Initiation of transcription requires transcription factors that recognize specific DNA sequences present in promoters and enhancers of the respective genes. Cell-specific expression of the pancreatic islet hormone genes is conferred by a cell-specific combination of transcription factors. The DNA binding sites and cDNAs of some of them have been characterized. An islet-specific enhancer-binding protein of the rat glucagon gene recognizes also cis-acting elements of the rat insulin I and rat somatostatin genes. Thus identical or related factors may be involved in the expression of these pancreatic genes, reflecting that the different islet cell types arise from a common progenitor cell. The characterization of islet-specific transcription factors may lead to regulatory genes whose products specify islet cell phenotypes during development.

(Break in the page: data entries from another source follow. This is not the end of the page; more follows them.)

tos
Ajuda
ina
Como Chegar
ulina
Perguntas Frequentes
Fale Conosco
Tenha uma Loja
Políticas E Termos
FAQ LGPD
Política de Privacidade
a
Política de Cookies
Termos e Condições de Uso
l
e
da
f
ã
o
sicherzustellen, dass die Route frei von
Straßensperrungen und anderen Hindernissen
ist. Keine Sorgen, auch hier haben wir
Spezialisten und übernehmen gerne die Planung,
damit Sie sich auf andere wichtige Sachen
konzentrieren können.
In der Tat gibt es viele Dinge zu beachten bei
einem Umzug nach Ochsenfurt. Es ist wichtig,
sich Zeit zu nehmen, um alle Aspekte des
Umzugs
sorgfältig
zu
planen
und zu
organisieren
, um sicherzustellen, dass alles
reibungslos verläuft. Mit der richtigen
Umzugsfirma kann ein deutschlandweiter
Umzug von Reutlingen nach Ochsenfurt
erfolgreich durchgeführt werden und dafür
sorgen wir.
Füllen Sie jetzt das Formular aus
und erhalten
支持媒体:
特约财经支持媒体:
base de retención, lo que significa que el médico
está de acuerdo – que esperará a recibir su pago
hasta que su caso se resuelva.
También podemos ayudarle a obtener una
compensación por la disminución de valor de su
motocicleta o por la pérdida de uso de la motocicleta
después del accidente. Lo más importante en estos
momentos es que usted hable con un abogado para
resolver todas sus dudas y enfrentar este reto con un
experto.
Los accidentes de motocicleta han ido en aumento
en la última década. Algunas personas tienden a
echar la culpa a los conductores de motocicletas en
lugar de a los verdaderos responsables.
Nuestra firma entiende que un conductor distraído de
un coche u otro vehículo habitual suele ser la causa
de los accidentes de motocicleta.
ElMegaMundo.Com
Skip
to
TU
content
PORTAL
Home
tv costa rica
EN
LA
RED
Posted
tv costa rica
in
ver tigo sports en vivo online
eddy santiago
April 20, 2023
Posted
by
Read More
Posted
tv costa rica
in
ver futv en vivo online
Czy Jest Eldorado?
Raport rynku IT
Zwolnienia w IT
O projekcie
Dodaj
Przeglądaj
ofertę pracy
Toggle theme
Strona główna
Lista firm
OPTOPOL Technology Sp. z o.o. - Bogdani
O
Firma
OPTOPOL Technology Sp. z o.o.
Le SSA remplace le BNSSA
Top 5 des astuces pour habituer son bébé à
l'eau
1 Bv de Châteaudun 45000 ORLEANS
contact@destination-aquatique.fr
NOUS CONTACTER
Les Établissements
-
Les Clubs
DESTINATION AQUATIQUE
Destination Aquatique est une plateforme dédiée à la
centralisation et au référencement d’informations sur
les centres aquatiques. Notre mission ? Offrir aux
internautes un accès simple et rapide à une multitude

Basal transcriptional activity of islet hormone genes can be enhanced by metabolic, humoral or nerve signals via various second messenger systems. Cyclic AMP acts through distinct response elements. The islet cells are electrically excitable and known secretagogues increase electrical activity and elevate cytosolic calcium concentration. Depolarization-induced activation of voltage-dependent calcium channels stimulates rat glucagon gene transcription suggesting that calcium is an intracellular signal for pancreatic islet hormone gene transcription.